• **The records**:
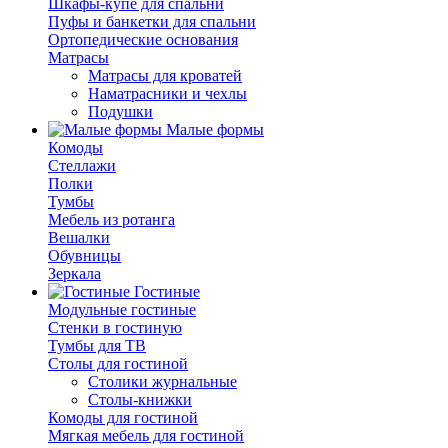
Шкафы-купе для спальни
Пуфы и банкетки для спальни
Ортопедические основания
Матрасы
Матрасы для кроватей
Наматрасники и чехлы
Подушки
Малые формы
Комоды
Стеллажи
Полки
Тумбы
Мебель из ротанга
Вешалки
Обувницы
Зеркала
Гостиные
Модульные гостиные
Стенки в гостиную
Тумбы для ТВ
Столы для гостиной
Столики журнальные
Столы-книжки
Комоды для гостиной
Мягкая мебель для гостиной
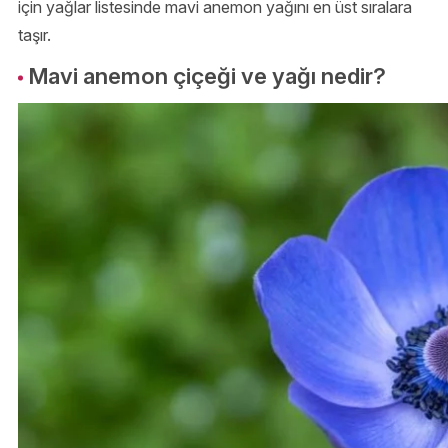
için yağlar listesinde mavi anemon yağını en üst sıralara
taşır.
Mavi anemon çiçeği ve yağı nedir?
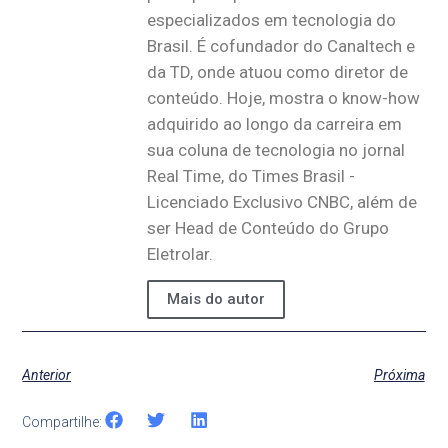
especializados em tecnologia do
Brasil. É cofundador do Canaltech e
da TD, onde atuou como diretor de
conteúdo. Hoje, mostra o know-how
adquirido ao longo da carreira em
sua coluna de tecnologia no jornal
Real Time, do Times Brasil -
Licenciado Exclusivo CNBC, além de
ser Head de Conteúdo do Grupo
Eletrolar.
Mais do autor
Anterior
Próxima
Compartilhe:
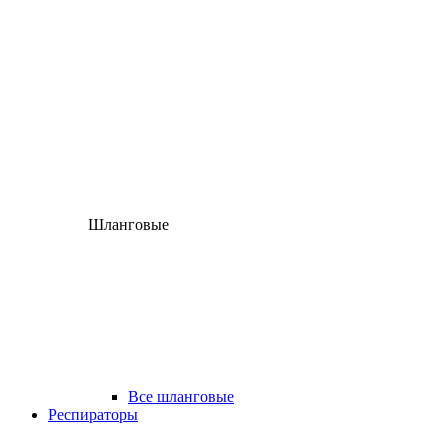
Шланговые
Все шланговые
Респираторы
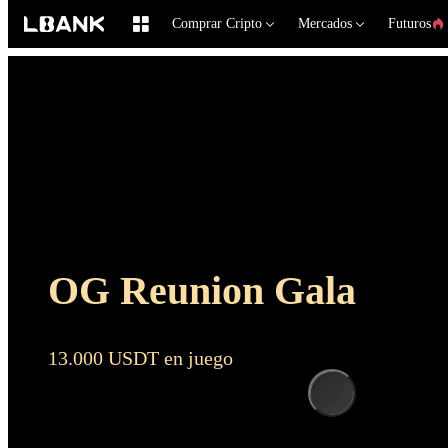
Comprar Cripto
Mercados
Futuros
OG Reunion Gala
13.000 USDT en juego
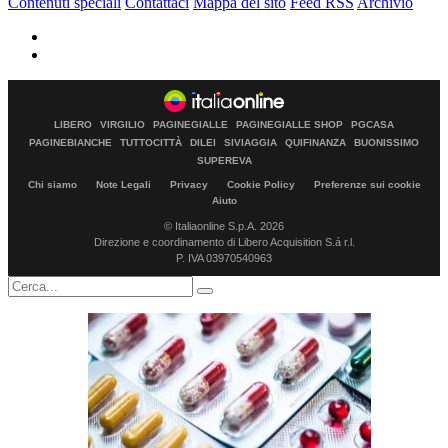
Contenuti speciali
Contattaci
Mappa del sito
Feed RSS
Archivio
LIBERO
VIRGILIO
PAGINEGIALLE
PAGINEGIALLE SHOP
PGCASA
PAGINEBIANCHE
TUTTOCITTÀ
DILEI
SIVIAGGIA
QUIFINANZA
BUONISSIMO
SUPEREVA
Chi siamo
Note Legali
Privacy
Cookie Policy
Preferenze sui cookie
Aiuto
© Italiaonline S.p.A. 2026
Direzione e coordinamento di Libero Acquisition S.á r.l.
P. IVA 03970540963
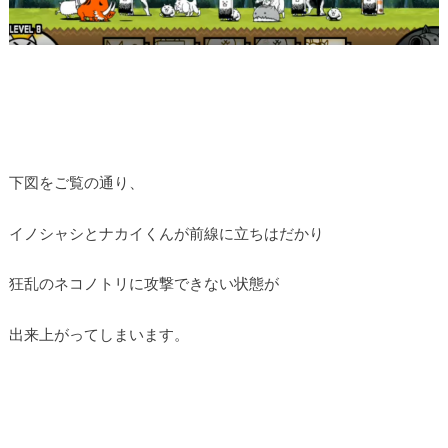
下図をご覧の通り、
イノシャシとナカイくんが前線に立ちはだかり
狂乱のネコノトリに攻撃できない状態が
出来上がってしまいます。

• **Your assignment**: Set down the material again exactly. Don't carry over any pictures.

• **Result of the exercise**:
Шкафы-купе для спальни
Пуфы и банкетки для спальни
Ортопедические основания
Матрасы
Матрасы для кроватей
Наматрасники и чехлы
Подушки
Малые формы
Комоды
Стеллажи
Полки
Тумбы
Мебель из ротанга
Вешалки
Обувницы
Зеркала
Гостиные
Модульные гостиные
Стенки в гостиную
Тумбы для ТВ
Столы для гостиной
Столики журнальные
Столы-книжки
Комоды для гостиной
Мягкая мебель для гостиной
için yağlar listesinde mavi anemon yağını en üst sıralara
taşır.
Mavi anemon çiçeği ve yağı nedir?
especializados em tecnologia do
Brasil. É cofundador do Canaltech e
da TD, onde atuou como diretor de
conteúdo. Hoje, mostra o know-how
adquirido ao longo da carreira em
sua coluna de tecnologia no jornal
Real Time, do Times Brasil -
Licenciado Exclusivo CNBC, além de
ser Head de Conteúdo do Grupo
Eletrolar.
Mais do autor
Anterior
Próxima
Compartilhe:
Шланговые
Все шланговые
Респираторы
Comprar Cripto
Mercados
Futuros
OG Reunion Gala
13.000 USDT en juego
Contenuti speciali
Contattaci
Mappa del sito
Feed RSS
Archivio
LIBERO
VIRGILIO
PAGINEGIALLE
PAGINEGIALLE SHOP
PGCASA
PAGINEBIANCHE
TUTTOCITTÀ
DILEI
SIVIAGGIA
QUIFINANZA
BUONISSIMO
SUPEREVA
Chi siamo
Note Legali
Privacy
Cookie Policy
Preferenze sui cookie
Aiuto
© Italiaonline S.p.A. 2026
Direzione e coordinamento di Libero Acquisition S.á r.l.
P. IVA 03970540963
下図をご覧の通り、
イノシャシとナカイくんが前線に立ちはだかり
狂乱のネコノトリに攻撃できない状態が
出来上がってしまいます。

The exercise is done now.